Oracle

This plugin allows Packer to communicate with the Oracle cloud platform. It is able to create custom images on both Oracle Cloud Infrastructure and Oracle Cloud Infrastructure Classic Compute. This plugin comes with builders designed to support both platforms.

Installation

To install this plugin, copy and paste this code into your Packer configuration, then run packer init.

packer {
  required_plugins {
    oracle = {
      source  = "github.com/hashicorp/oracle"
      version = "~> 1"
    }
  }
}

Alternatively, you can use packer plugins install to manage installation of this plugin.

$ packer plugins install github.com/hashicorp/oracle

Components

Builders

• oracle-classic - Create custom images in Oracle Cloud Infrastructure Classic Compute by launching a source instance and creating an image list from a snapshot of it after provisioning.

• oracle-oci - Create custom images in Oracle Cloud Infrastructure (OCI) by launching a base instance and creating an image from it after provisioning.

Oracle Classic Authentication

This builder authenticates API calls to Oracle Cloud Infrastructure Classic Compute using basic authentication (user name and password). To read more, see the authentication documentation

Oracle OCI Authentication

There are three authentication methods available for the OCI builder. The API Signing Key of the DEFAULT profile in the OCI SDK and CLI Configuration File will be used by default.

Policy Reference

When running the oracle-oci builder as a non-administrative user, you will need to have OCI policies defined which will enable Packer to do its job.

The following represent minimal required policies for the plugin to operate:

Allow group PackerGroup to manage instance-family in compartment ${COMPARTMENT_NAME}
Allow group PackerGroup to manage instance-images in compartment ${COMPARTMENT_NAME}
Allow group PackerGroup to use virtual-network-family in compartment ${COMPARTMENT_NAME}
Allow group PackerGroup to manage compute-image-capability-schema in tenancy

This example assumes the user running Packer is in a group named 'PackerGroup'. You will need to update ${COMPARTMENT_NAME} to the name of the compartment in which the plugin is managing resources.

For more details on working with OCI Policies, please refer to the OCI Policy Documentation

API Signing Key

The OCI REST API requires that requests be signed with the RSA public key associated with your IAM user account.

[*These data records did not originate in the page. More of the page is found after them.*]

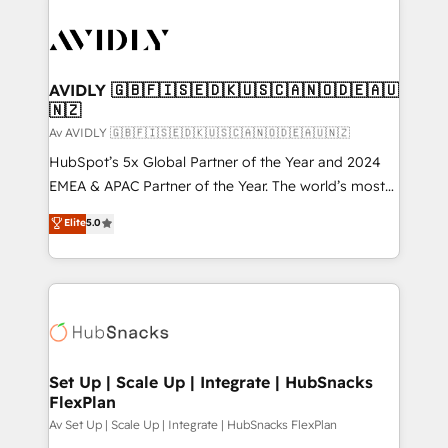
AVIDLY 🇬🇧🇫🇮🇸🇪🇩🇰🇺🇸🇨🇦🇳🇴🇩🇪🇦🇺
🇳🇿
Av AVIDLY 🇬🇧🇫🇮🇸🇪🇩🇰🇺🇸🇨🇦🇳🇴🇩🇪🇦🇺🇳🇿
HubSpot’s 5x Global Partner of the Year and 2024
EMEA & APAC Partner of the Year. The world’s most
experienced and fully accredited HubSpot Solutions
Elite
5.0
Partner. 🚀 With 2,750+ HubSpot projects delivered
and 370+ specialists across EMEA, APAC and NAM,
we de-risk complex CRM programmes and
accelerate ROI across every HubSpot Hub. 🧭 From
multi-region migrations to AI-powered automation,
we turn complexity into clarity, human at global
scale. 🏆 HubSpot’s CEO called us “the partner of the
Set Up | Scale Up | Integrate | HubSnacks
FlexPlan
future.” Others agree it is proof of trust built through
measurable impact.
Av Set Up | Scale Up | Integrate | HubSnacks FlexPlan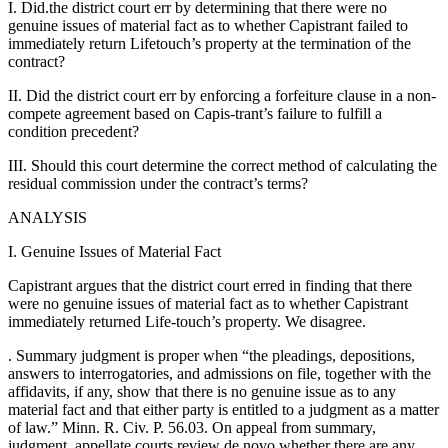
I. Did.the district court err by determining that there were no
genuine issues of material fact as to whether Capistrant failed to
immediately return Lifetouch’s property at the termination of the
contract?
II. Did the district court err by enforcing a forfeiture clause in a non-
compete agreement based on Capis-trant’s failure to fulfill a
condition precedent?
III. Should this court determine the correct method of calculating the
residual commission under the contract’s terms?
ANALYSIS
I. Genuine Issues of Material Fact
Capistrant argues that the district court erred in finding that there
were no genuine issues of material fact as to whether Capistrant
immediately returned Life-touch’s property. We disagree.
. Summary judgment is proper when “the pleadings, depositions,
answers to interrogatories, and admissions on file, together with the
affidavits, if any, show that there is no genuine issue as to any
material fact and that either party is entitled to a judgment as a matter
of law.” Minn. R. Civ. P. 56.03. On appeal from summary,
judgment, appellate courts review de novo whether there are any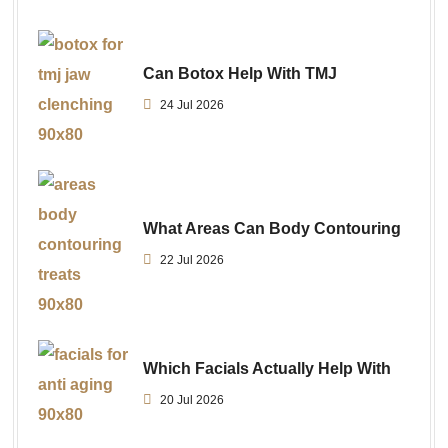
Can Botox Help With TMJ
24 Jul 2026
What Areas Can Body Contouring
22 Jul 2026
Which Facials Actually Help With
20 Jul 2026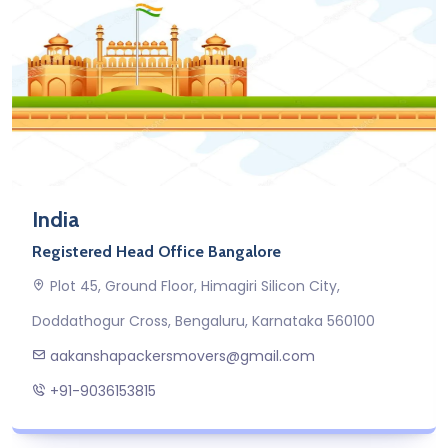
India
Registered Head Office Bangalore
Plot 45, Ground Floor, Himagiri Silicon City,
Doddathogur Cross, Bengaluru, Karnataka 560100
aakanshapackersmovers@gmail.com
+91-9036153815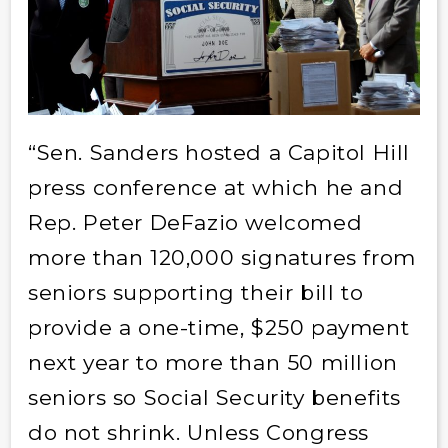
“Sen. Sanders hosted a Capitol Hill
press conference at which he and
Rep. Peter DeFazio welcomed
more than 120,000 signatures from
seniors supporting their bill to
provide a one-time, $250 payment
next year to more than 50 million
seniors so Social Security benefits
do not shrink. Unless Congress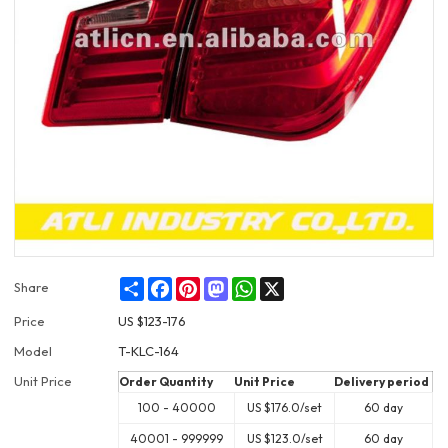
Share
Facebook
Pinterest
Mastodon
WhatsApp
X
Share
Price
US $
123-176
Model
T-KLC-164
Unit Price
Order Quantity
Unit Price
Delivery period
100 - 40000
US $
176.0
/set
60 day
40001 - 999999
US $
123.0
/set
60 day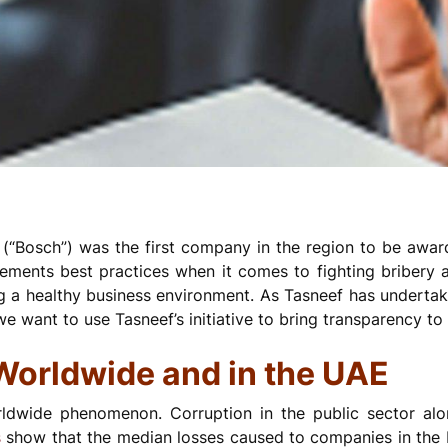
“Bosch”) was the first company in the region to be award
ements best practices when it comes to fighting bribery a
g a healthy business environment. As Tasneef has underta
we want to use Tasneef’s initiative to bring transparency to 
 Worldwide and in the UAE
rldwide phenomenon. Corruption in the public sector al
s
show that the median losses caused to companies in the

For a comprehensive example of how to configure the required authentication see the documentation on Required Keys and OCIDs (Oracle Cloud IDs).

Instance Principal

If you run Packer on an OCI compute instance, you can configure Packer to use the Instance Principal associated with that instance to authenticate instead of an API Signing Key that is associated with a specific user. This method requires the creation of appropriately configured Dynamic Groups and Policies.

The use_instance_principals parameter is used to enable this method.

The oci_instance_principals.pkr.hcl and oci_instance_principals.json examples can be used as a reference for configuring this authentication method.

Security Token

Token-based authentication requires you to interactively authenticate a session using the OCI CLI and a web browser. The token that is created has an extremely limited TTL and must be refreshed every hour for up to 24 hours. However, this method allows for authentication using non-SCIM supported federated identity providers.

To use token-based authentication, start a new session using the CLI's oci session authenticate command and provide the path to the configuration file as the access_cfg_file configuration parameter and the name of the profile as the access_cfg_file_account configuration parameter.

The oci_security_token.pkr.hcl and oci_security_token.json examples can be used as a reference for this method.